A l'occasion du Festival Dilema Veche, qui se tient à Alba Iulia, en Roumanie, du 21 au 23 août, les journalistes de VoxEurop et des titres partenaires qui y participent ont rédigé pour l'hebdomadaire un texte sur leur rapport avec la Roumanie et leur expérience avec ce pays.

Publié le 17 août 2015 à 09:41

Il existe des villes qui laissent derrière elles un parfum de déjà-vu. Il en existe d’autres, spectaculaires, qui surprennent à chaque pas. Il existe aussi des villes qui ont une signification spécifique du point de vue de la géographie sentimentale personnelle, des villes qui, même insignifiantes, nous semblent uniques et magnifiques. Mais il existe aussi des villes où, sans bien comprendre pourquoi, on se sent tout de suite chez soi. Il s’agit de ces villes où un je ne sais pas quoi devient permanence, et ce ne sont pas toujours celles où nous sommes nés ou dans lesquelles nous habitons. Parmi ces villes où l’on se sent chez soi, et qui, pour moi, ne sont pas nombreuses – Paris, Cluj, Antalia, Chisinau –, se trouve une autre catégorie. Celles où le temps a de la patience avec les gens, des villes bénies. Comme Alba Iulia.
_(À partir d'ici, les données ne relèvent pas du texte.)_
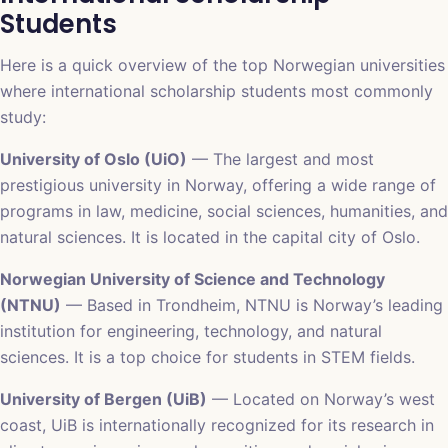
Students
Here is a quick overview of the top Norwegian universities
where international scholarship students most commonly
study:
University of Oslo (UiO)
— The largest and most
prestigious university in Norway, offering a wide range of
programs in law, medicine, social sciences, humanities, and
natural sciences. It is located in the capital city of Oslo.
Norwegian University of Science and Technology
(NTNU)
— Based in Trondheim, NTNU is Norway’s leading
institution for engineering, technology, and natural
sciences. It is a top choice for students in STEM fields.
University of Bergen (UiB)
— Located on Norway’s west
coast, UiB is internationally recognized for its research in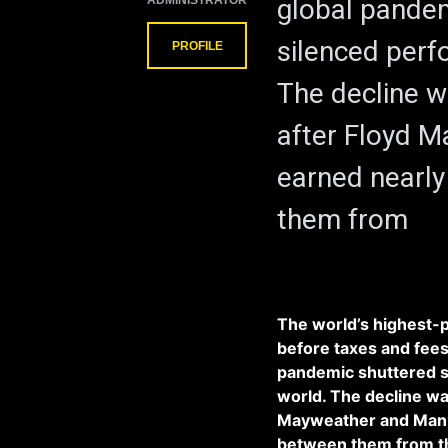
ADMINISTRATOR
global pande
silenced perf
PROFILE
The decline wa
after Floyd 
earned nearly 
them from
The world’s highest-p
before taxes and fees,
pandemic shuttered s
world. The decline was
Mayweather and Manny 
between them from the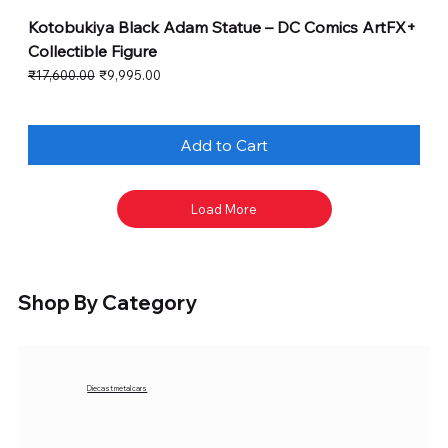
Kotobukiya Black Adam Statue – DC Comics ArtFX+
Collectible Figure
Regular Price
Sale Price
₹17,600.00
₹9,995.00
Add to Cart
Load More
Shop By Category
Diecast metal cars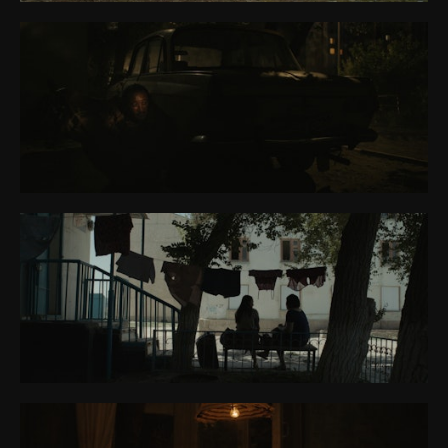
CONTACT
ABOUT ME
PREP REQUIREMENTS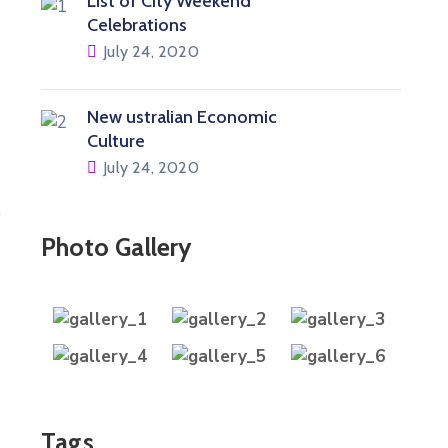
List of City Weekend
Celebrations
July 24, 2020
New ustralian Economic
Culture
July 24, 2020
Photo Gallery
Tags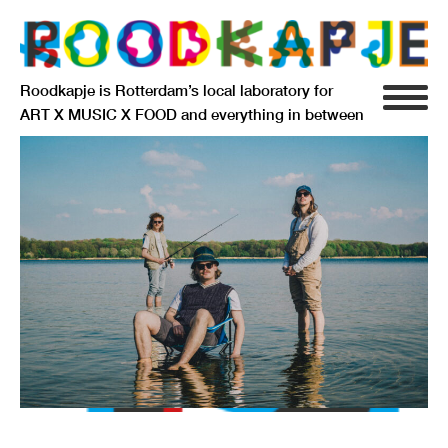
Roodkapje is Rotterdam’s local laboratory for
ART X MUSIC X FOOD and everything in between
INFO
AGENDA
RESIDENCY
SIGNIFICANT OTHERS
ANARCHIEF
DELFTSEPLEIN 39
3013 AA ROTTERDAM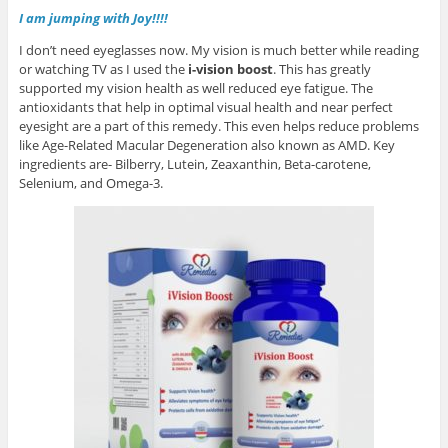
I am jumping with Joy!!!!
I don’t need eyeglasses now. My vision is much better while reading
or watching TV as I used the
i-vision boost
. This has greatly
supported my vision health as well reduced eye fatigue. The
antioxidants that help in optimal visual health and near perfect
eyesight are a part of this remedy. This even helps reduce problems
like Age-Related Macular Degeneration also known as AMD. Key
ingredients are- Bilberry, Lutein, Zeaxanthin, Beta-carotene,
Selenium, and Omega-3.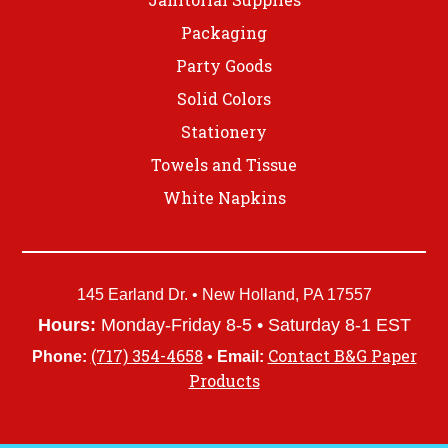
Packaging
Party Goods
Solid Colors
Stationery
Towels and Tissue
White Napkins
145 Earland Dr. • New Holland, PA 17557
Hours:
Monday-Friday 8-5 • Saturday 8-1 EST
(717) 354-4658
Contact B&G Paper
Phone:
•
Email:
Products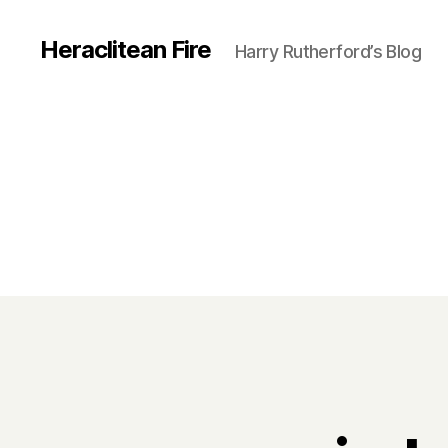
Heraclitean Fire
Harry Rutherford’s Blog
Je sais, depuis que j’ai découvert l’écrivain franco-turc Nedim Gürsel, avec ses Écrivains et leurs villes, réédité récemment au Seuil, que les villes ont une âme et que la meilleure manière de toucher cette âme est de pénétrer la cité à travers les yeux de l’écrivain qui l’a décrit. Mais qu’est-ce, je me demande, que pénétrer une ville non par les yeux des écrivains, qui restent rares à s’acquitter de cette tâche avec assiduité, mais par celui, fier et noble, de tout un éventail de princes ? Car à Alba Iulia ne sont pas nés de grands écrivains (à l’exception peut-être de Martin Opitz, à l’époque baroque, et Romulus Rusan, de nos jours), mais surtout des princes : Michel le Brave, Gabriel Bethleem, prince de Transylvanie au XVIIème siècle, mais aussi roi de Hongrie. Et de grands princes de l’Église, des évêques : Ignatiu Batthyany, le créateur de la Bibliothèque magique qui porte son nom, Iuliu Hossu, un des artisans de la Grande Assemblée Nationale du 1er décembre 1918, Aron Marton…
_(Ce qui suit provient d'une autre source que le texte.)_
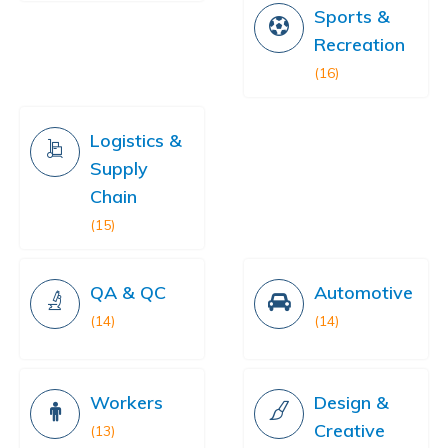
Sports &
Recreation
(16)
Logistics &
Supply
Chain
(15)
QA & QC
Automotive
(14)
(14)
Workers
Design &
Creative
(13)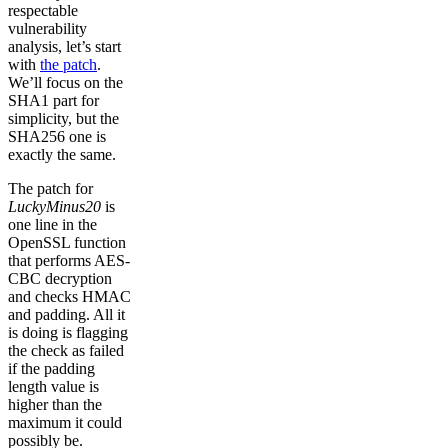
respectable
vulnerability
analysis, let’s start
with
the patch
.
We’ll focus on the
SHA1 part for
simplicity, but the
SHA256 one is
exactly the same.
The patch for
LuckyMinus20
is
one line in the
OpenSSL function
that performs AES-
CBC decryption
and checks HMAC
and padding. All it
is doing is flagging
the check as failed
if the padding
length value is
higher than the
maximum it could
possibly be.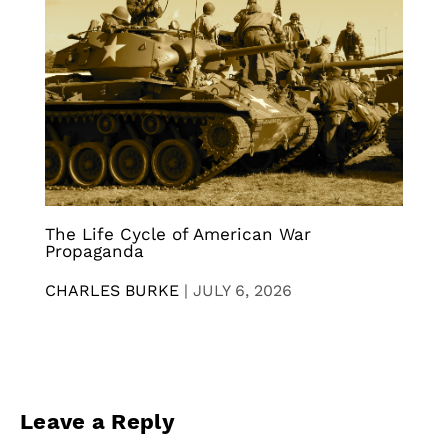
The Life Cycle of American War
Propaganda
CHARLES BURKE
|
JULY 6, 2026
Leave a Reply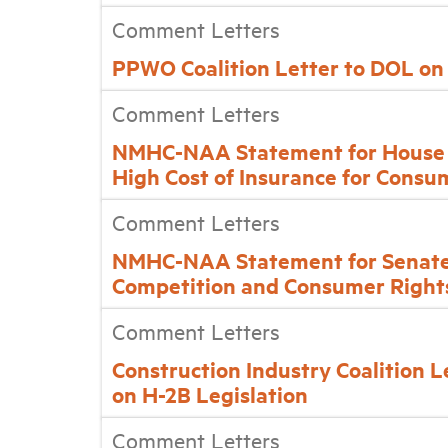
Comment Letters
PPWO Coalition Letter to DOL on
Comment Letters
NMHC-NAA Statement for House F
High Cost of Insurance for Consu
Comment Letters
NMHC-NAA Statement for Senate 
Competition and Consumer Right
Comment Letters
Construction Industry Coalition 
on H-2B Legislation
Comment Letters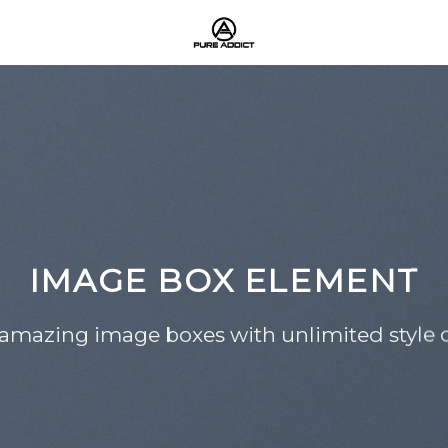
IMAGE BOX ELEMENT
 amazing image boxes with unlimited style o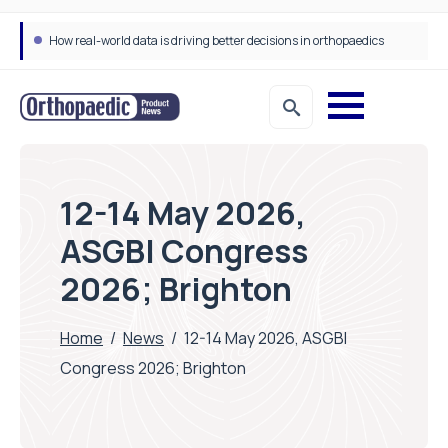
How real-world data is driving better decisions in orthopaedics
12-14 May 2026,
ASGBI Congress
2026; Brighton
Home
/
News
/
12-14 May 2026, ASGBI
Congress 2026; Brighton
D’une certaine manière, on pourrait dire, rien qu’en prononçant ces noms, qu’Alba Iulia respire non seulement l’histoire mais aussi le cosmopolitisme. Le multilinguisme. Capitale d’un imaginaire européen, longtemps avant d’être l’autre capitale de la Roumanie. La dénomination n’est pas le fruit du hasard : c’est ici qu’a été signée l’Union des principautés roumaines, c’est ici qu’est née la Roumanie, à partir de cette lointaine année 1599, quand Michel le Brave tentait déjà l’inimaginable, l’union des principautés roumaines ; et Alba Iulia est connue finalement par ces détails historiques. Détails d’une histoire plus récente, évidement, car oublier son passé daco-romain, puis sa signification en tant que capitale du couronnement du roi Ferdinand et de la reine Marie, en 1922, revient négliger une partie de son être.
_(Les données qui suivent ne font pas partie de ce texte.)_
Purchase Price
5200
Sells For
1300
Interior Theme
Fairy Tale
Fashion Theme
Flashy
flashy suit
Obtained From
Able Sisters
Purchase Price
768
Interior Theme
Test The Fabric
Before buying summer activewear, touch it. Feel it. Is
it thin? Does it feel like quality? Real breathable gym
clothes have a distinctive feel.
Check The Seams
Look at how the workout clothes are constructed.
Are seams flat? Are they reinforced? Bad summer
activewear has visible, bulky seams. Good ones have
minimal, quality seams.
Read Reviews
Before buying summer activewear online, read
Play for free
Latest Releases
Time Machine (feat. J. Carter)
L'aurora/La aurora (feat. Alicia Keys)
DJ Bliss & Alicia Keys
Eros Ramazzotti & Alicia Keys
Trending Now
Pour moi, Alba Iulia a correspondu, d’abord, au temps où, étudiante à Brasov, j’apprenais ce qu’est l’espace “mioritique” [nom donné aux régions roumaines qui ont vu naître la balade de Mioritza, très vieille balade], cet enchaînement d’espaces – collines et vallées –, qu’il est gouverné par la signification du mot dor [manque de quelqu'un, mot intraduisible mais similaire au portugais saudade], que ces courbes dessinées par les vallons et les coteaux qui ponctuent la géographie qui s’étend entre Sibiu et Alba, en passant par le Răşinari de Cioran et le Lancrăm de Lucian Blaga, représentent d’une certaine façon l’âme roumaine. Je rêvais tout éveillée de voir ces espaces et oui, jamais je n’oublierai la nuit où j’ai emprunté de manière fantomatique ce chemin, vallée, colline, vallée, colline, Blaga et le reste, jusqu’à Alba Iulia. Entrée dans une citadelle vide, mais mystérieuse et si lumineuse, si grandiose. D’en haut, du haut de la porte principale, le monde semble diffèrent. Immense, profond, immortel. Une terre de promesse, de la jeunesse éternelle et de vie sans mort. Une seule seconde dans mon imaginaire, en revanche, si limité à l’époque.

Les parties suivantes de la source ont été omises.